Raahu: Metadata Extraction Tool

Raahu is a tool for extracting metadata from web pages. It retrieves key details like the title, description, image, and canonical URL.

Motivation

Raahu was developed to address a specific requirement for a friend's SaaS project. I needed to create a "Readings" section where users can share their best readings or highlight noteworthy content they have encountered. Initially, the plan was for users to input the link, title, and description manually. However, I wanted to simplify the process by allowing users to provide just a URL. Raahu would then automatically fetch the title, description, and thumbnail from the web.

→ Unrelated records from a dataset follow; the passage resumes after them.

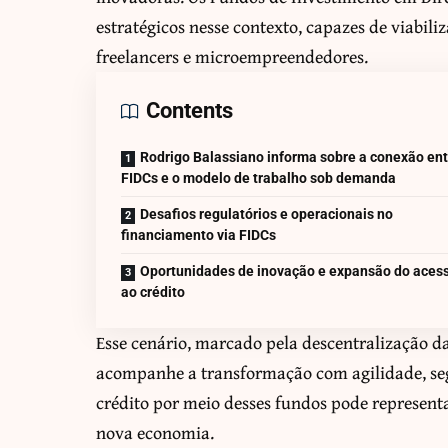
estratégicos nesse contexto, capazes de viabil
freelancers e microempreendedores.
Contents
Rodrigo Balassiano informa sobre a conexão ent
FIDCs e o modelo de trabalho sob demanda
Desafios regulatórios e operacionais no
financiamento via FIDCs
Oportunidades de inovação e expansão do aces
ao crédito
Esse cenário, marcado pela descentralização das
acompanhe a transformação com agilidade, seg
crédito por meio desses fundos pode represent
nova economia.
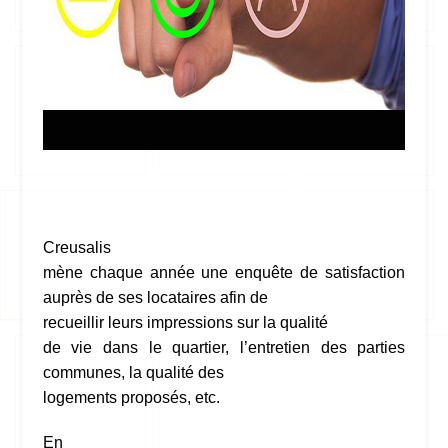
Creusalis
mène chaque année une enquête de satisfaction
auprès de ses locataires afin de
recueillir leurs impressions sur
la
qualit
é
de vie dans le quartier, l’entretien des parties
communes, la qualité des
logements proposés, etc.
En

The challenge with client-side scraping is that browsers block such requests due to CORS (Cross-Origin Resource Sharing) policies. To overcome this, I moved the scraping process to the server side. Now, I don't have to fear about CORS Errors.

Features

Title Extraction: Fetch the page title.
Description Extraction: Retrieve the meta description or Open Graph description.
Image Extraction: Get the Open Graph image or meta image.
Canonical URL Extraction: Obtain the canonical URL or use the provided URL.

Technologies Used

Backend Framework: Hono
Web Scraping: Cheerio
Data Fetching: Axios
Hosting: Cloudflare Workers (Serverless Architecture)

API Endpoints

GET / : Returns a welcome message and basic information about Raahu.

GET /scrape?url={url} : Extracts metadata from a given URL.

Demo: https://raahu.work-shivam.workers.dev/scrape?url=https://github.com/ashokasec

Limitation

Problem

As Raahu is hosted on a EDGE runtime. This can result in rate limiting or high traffic errors on some websites, such as YouTube.

Solution

The IP used by Raahu may be flagged if other users have generated high traffic from the same IP, leading to restrictions or errors. To avoid this issue, consider hosting Raahu on your own serverful VPS where the IP is unique and not shared.